Em termos práticos, o objetivo da Medida Provisória em voga resume-se a viabilizar a atividade empresarial individual, atribuindo-lhe um limitante de responsabilidade. Além disso, de acordo com Maurício Andere Von Bruck Lacerda, ao portal Migalhas, a nova norma afasta, também “a necessidade de constituição de sociedades empresárias limitadas pro forma”.

Âmbito fiscal e processual

A MP 881 estabelece não mais haver limite estabelecido em lei para que a Procuradoria-Geral da Fazenda Nacional arquive autos de execuções fiscais de débitos inscritos em Dívida Ativa da União. Ou seja, o teto de R$ 10.000,00 deixa de vigorar a partir da vigência da nova MP e o valor será estabelecido em ato da PGFN.

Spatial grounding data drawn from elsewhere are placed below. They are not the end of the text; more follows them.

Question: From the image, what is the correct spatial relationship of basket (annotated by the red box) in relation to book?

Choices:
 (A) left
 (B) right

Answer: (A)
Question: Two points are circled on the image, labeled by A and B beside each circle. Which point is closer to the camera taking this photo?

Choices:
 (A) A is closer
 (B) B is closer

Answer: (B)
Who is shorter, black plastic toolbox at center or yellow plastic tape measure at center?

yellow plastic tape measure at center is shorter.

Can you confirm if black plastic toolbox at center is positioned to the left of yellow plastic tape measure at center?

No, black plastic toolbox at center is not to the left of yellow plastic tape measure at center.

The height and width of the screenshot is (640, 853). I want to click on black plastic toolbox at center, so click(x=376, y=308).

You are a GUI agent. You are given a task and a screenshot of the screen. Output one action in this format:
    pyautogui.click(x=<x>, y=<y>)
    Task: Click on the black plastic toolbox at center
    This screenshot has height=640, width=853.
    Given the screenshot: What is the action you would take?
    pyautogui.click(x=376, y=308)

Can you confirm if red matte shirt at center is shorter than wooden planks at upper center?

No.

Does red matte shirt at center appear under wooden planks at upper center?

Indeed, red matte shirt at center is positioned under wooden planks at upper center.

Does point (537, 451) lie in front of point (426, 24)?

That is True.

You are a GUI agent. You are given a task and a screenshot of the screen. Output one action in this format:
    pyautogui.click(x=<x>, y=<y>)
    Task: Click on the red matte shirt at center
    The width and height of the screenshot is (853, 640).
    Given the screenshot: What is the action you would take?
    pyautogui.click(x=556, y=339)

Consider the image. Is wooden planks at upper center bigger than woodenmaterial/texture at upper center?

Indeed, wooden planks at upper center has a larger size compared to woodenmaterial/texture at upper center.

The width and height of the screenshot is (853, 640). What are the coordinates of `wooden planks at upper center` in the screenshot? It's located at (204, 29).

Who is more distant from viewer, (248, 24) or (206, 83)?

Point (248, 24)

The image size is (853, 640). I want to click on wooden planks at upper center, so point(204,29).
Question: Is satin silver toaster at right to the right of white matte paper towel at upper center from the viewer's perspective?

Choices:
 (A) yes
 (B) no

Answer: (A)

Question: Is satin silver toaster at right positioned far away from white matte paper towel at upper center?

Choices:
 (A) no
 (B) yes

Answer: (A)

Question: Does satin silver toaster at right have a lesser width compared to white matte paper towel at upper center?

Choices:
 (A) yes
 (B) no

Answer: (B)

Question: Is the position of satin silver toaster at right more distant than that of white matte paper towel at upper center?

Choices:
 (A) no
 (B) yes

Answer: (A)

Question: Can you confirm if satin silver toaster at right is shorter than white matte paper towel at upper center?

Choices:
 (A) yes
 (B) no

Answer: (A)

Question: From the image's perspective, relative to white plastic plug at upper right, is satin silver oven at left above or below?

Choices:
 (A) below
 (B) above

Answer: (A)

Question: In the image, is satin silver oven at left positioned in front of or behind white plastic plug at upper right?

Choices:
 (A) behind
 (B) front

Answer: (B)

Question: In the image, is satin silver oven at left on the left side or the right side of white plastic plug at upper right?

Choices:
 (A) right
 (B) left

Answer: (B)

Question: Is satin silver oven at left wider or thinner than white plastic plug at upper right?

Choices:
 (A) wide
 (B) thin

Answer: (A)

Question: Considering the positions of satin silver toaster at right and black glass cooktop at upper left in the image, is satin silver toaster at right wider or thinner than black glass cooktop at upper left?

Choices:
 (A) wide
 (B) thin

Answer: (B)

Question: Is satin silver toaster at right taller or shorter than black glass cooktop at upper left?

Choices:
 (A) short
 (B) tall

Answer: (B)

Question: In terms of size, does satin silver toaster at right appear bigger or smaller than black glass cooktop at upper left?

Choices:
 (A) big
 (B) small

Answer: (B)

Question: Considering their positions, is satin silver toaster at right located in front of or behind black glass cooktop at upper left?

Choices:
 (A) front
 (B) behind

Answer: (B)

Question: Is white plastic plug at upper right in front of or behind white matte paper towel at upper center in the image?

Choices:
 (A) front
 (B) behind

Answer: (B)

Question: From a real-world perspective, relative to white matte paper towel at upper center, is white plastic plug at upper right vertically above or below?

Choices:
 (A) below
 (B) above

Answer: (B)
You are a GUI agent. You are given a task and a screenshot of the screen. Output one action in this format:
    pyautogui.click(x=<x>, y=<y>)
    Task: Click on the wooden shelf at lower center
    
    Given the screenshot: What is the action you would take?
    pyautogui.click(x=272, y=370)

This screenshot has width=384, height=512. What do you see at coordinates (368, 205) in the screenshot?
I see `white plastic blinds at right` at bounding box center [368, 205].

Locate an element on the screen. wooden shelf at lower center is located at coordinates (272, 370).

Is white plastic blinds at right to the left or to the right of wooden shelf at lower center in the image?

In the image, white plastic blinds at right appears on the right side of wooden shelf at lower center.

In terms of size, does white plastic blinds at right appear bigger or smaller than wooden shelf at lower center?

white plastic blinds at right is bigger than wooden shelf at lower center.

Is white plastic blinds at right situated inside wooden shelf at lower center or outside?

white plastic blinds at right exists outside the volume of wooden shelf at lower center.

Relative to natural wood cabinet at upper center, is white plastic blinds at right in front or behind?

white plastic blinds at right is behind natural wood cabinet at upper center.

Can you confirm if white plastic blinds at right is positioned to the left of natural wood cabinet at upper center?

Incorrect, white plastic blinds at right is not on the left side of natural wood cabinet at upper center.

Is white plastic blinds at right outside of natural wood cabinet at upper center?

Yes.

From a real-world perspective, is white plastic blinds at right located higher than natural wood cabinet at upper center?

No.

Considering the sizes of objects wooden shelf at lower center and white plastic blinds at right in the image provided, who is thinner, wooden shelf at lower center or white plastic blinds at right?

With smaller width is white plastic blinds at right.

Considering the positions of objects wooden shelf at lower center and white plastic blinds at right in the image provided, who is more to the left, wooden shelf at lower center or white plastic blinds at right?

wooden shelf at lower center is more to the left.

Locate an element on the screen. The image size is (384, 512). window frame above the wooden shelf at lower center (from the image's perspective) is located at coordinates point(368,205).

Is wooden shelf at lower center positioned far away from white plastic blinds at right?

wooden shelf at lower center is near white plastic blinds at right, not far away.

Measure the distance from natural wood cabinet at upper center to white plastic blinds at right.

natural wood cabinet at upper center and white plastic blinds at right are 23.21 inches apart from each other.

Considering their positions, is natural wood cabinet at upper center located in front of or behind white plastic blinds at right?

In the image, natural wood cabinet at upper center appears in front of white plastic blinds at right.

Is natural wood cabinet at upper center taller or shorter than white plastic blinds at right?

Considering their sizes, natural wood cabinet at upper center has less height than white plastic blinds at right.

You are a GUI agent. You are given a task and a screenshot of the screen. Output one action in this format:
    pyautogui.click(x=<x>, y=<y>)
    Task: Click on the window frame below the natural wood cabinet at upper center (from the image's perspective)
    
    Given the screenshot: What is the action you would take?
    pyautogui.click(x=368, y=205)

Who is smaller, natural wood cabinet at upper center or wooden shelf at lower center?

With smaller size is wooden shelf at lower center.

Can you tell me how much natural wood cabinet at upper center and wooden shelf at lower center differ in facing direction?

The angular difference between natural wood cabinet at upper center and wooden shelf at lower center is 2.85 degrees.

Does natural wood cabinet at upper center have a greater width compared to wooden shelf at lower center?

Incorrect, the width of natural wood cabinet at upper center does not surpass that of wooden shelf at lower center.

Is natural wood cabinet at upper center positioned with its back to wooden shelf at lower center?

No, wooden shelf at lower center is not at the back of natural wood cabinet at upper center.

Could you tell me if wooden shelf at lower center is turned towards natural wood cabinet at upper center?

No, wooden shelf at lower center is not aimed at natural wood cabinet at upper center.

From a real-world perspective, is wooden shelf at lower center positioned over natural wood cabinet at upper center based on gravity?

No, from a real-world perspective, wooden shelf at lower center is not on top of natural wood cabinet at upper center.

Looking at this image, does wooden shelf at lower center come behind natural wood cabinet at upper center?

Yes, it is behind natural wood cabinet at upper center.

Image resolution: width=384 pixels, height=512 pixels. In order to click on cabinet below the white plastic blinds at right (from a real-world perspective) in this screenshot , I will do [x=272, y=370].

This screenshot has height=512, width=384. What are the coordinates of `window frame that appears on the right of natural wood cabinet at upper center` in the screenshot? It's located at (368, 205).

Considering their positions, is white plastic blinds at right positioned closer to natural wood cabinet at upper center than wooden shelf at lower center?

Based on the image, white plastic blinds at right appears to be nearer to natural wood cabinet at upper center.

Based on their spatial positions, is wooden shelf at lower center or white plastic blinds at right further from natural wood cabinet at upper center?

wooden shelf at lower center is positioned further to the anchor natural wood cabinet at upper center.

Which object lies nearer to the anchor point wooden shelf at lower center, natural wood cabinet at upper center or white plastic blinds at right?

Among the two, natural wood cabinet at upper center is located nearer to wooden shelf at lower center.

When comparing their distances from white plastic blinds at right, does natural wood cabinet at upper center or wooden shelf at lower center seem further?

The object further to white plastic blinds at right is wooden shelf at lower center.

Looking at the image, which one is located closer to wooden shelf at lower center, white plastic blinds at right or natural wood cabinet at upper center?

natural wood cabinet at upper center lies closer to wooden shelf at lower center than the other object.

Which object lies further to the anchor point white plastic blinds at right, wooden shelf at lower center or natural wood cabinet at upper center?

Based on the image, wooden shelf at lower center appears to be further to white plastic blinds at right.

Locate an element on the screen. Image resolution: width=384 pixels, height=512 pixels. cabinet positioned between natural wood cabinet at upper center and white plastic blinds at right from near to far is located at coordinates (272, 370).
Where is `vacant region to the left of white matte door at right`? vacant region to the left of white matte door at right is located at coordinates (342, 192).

Além disso, a Declaração dispensa o órgão acima citado de atuar processualmente, como contestar, contrarrazoar e interpor recursos, em casos específicos elencados no texto, e a PGFN poderá desistir de recursos interpostos, uma vez que o benefício patrimonial almejado com o ato não atender aos critérios de racionalidade, de economicidade e de eficiência.

Sob um prisma geral, a Medida Provisória nº 881/2019 versa sobre a ordem econômica, sob um viés menos intervencionista do ponto de vista estatal. Objetiva, portanto, desburocratizar as relações interempresariais e sobrepor ao Estado as vontades das partes, a diferenciação patrimonial e a economia processual de órgãos públicos.